WHAT YOU NEED TO DO: Give only the number of lines in the following entries where "team" appears.

Extracted page text data:

□ □ □ □ □ □ □

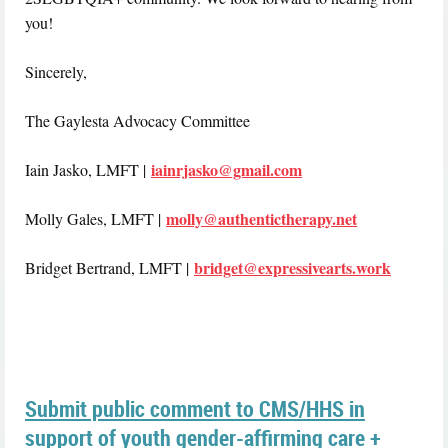
you!
Sincerely,
The Gaylesta Advocacy Committee
iainrjasko@gmail.com
Iain Jasko, LMFT |
molly@authentictherapy.net
Molly Gales, LMFT |
bridget@expressivearts.work
Bridget Bertrand, LMFT |
Submit public comment to CMS/HHS in
support of youth gender-affirming care +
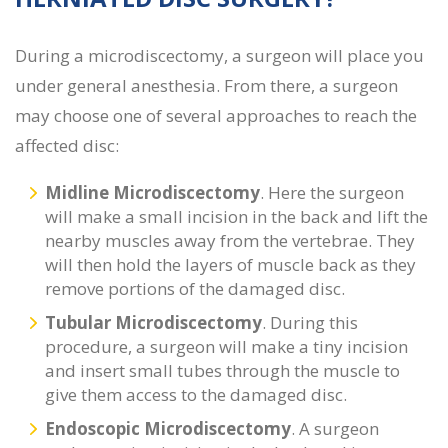
During a
microdiscectomy, a surgeon will place you
under general anesthesia. From there, a surgeon
may choose one of several approaches to reach the
affected disc:
Midline Microdiscectomy
.
Here the surgeon
will make a small incision in the back and lift the
nearby muscles away from the vertebrae. They
will then hold the layers of muscle back as they
remove portions of the damaged disc.
Tubular Microdiscectomy
. During this
procedure, a surgeon will make a tiny incision
and insert small tubes through the muscle to
give them access to the damaged disc.
Endoscopic Microdiscectomy
. A surgeon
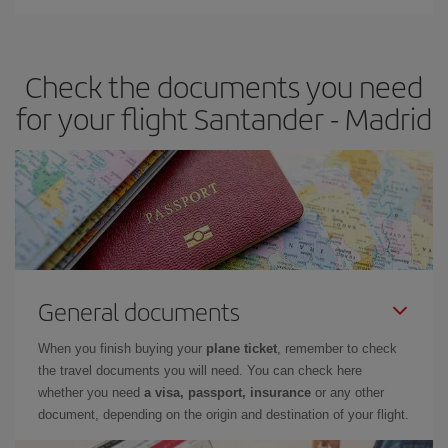
You can find cheap flights any day of the week. The key to finding
the best deals is to
book early and be flexible.
Usually, the
earlier
you book your plane tickets, the cheaper they will be.
Check the documents you need
Besides, if you have some wiggle room as regards dates and
times of flights, you'll be able to
choose the cheapest price.
for your flight Santander - Madrid
General documents
When you finish buying your
plane ticket
, remember to check
the travel documents you will need. You can check here
whether you need
a visa, passport, insurance
or any other
document, depending on the origin and destination of your flight.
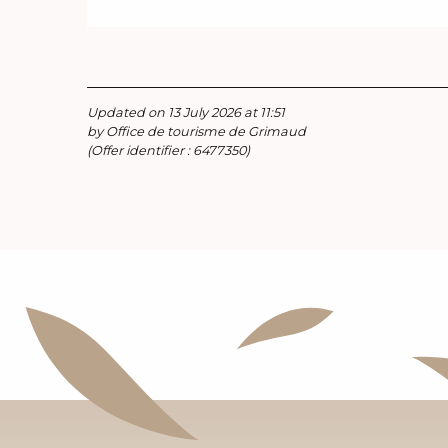
Updated on 13 July 2026 at 11:51
by Office de tourisme de Grimaud
(Offer identifier :
6477350
)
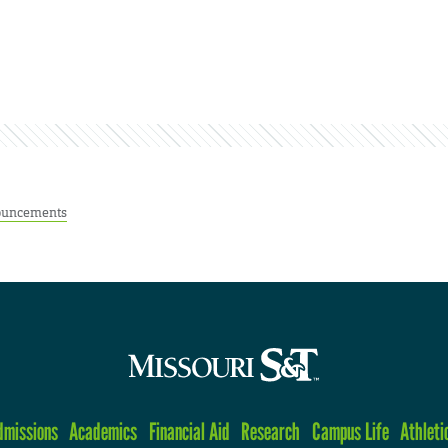
uncements
dmissions
Academics
Financial Aid
Research
Campus Life
Athleti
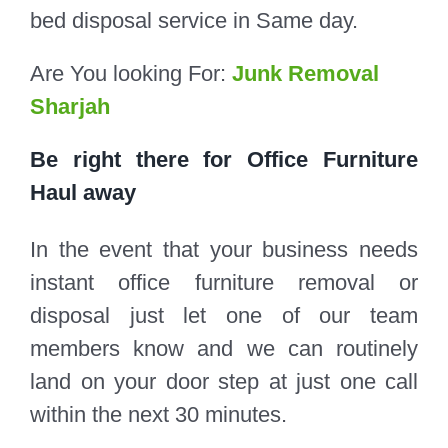
bed disposal service in Same day.
Are You looking For:
Junk Removal
Sharjah
Be right there for Office Furniture
Haul away
In the event that your business needs
instant office furniture removal or
disposal just let one of our team
members know and we can routinely
land on your door step at just one call
within the next 30 minutes.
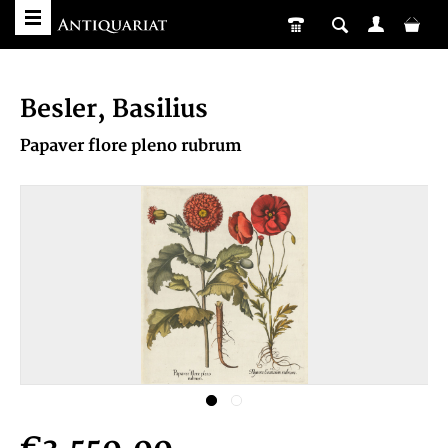
Besler, Basilius
Papaver flore pleno rubrum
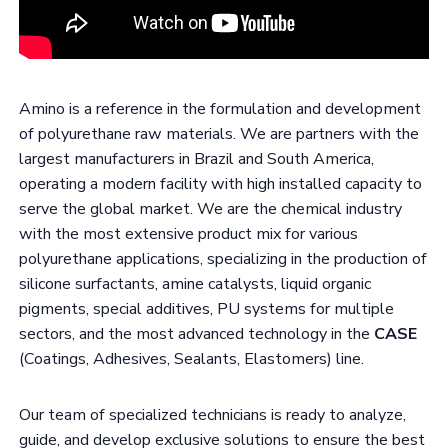
Amino is a reference in the formulation and development
of polyurethane raw materials. We are partners with the
largest manufacturers in Brazil and South America,
operating a modern facility with high installed capacity to
serve the global market. We are the chemical industry
with the most extensive product mix for various
polyurethane applications, specializing in the production of
silicone surfactants, amine catalysts, liquid organic
pigments, special additives, PU systems for multiple
sectors, and the most advanced technology in the
CASE
(Coatings, Adhesives, Sealants, Elastomers) line.
Our team of specialized technicians is ready to analyze,
guide, and develop exclusive solutions to ensure the best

□ □ □ □ □ □ □

ANSWER TO THE EXERCISE: 2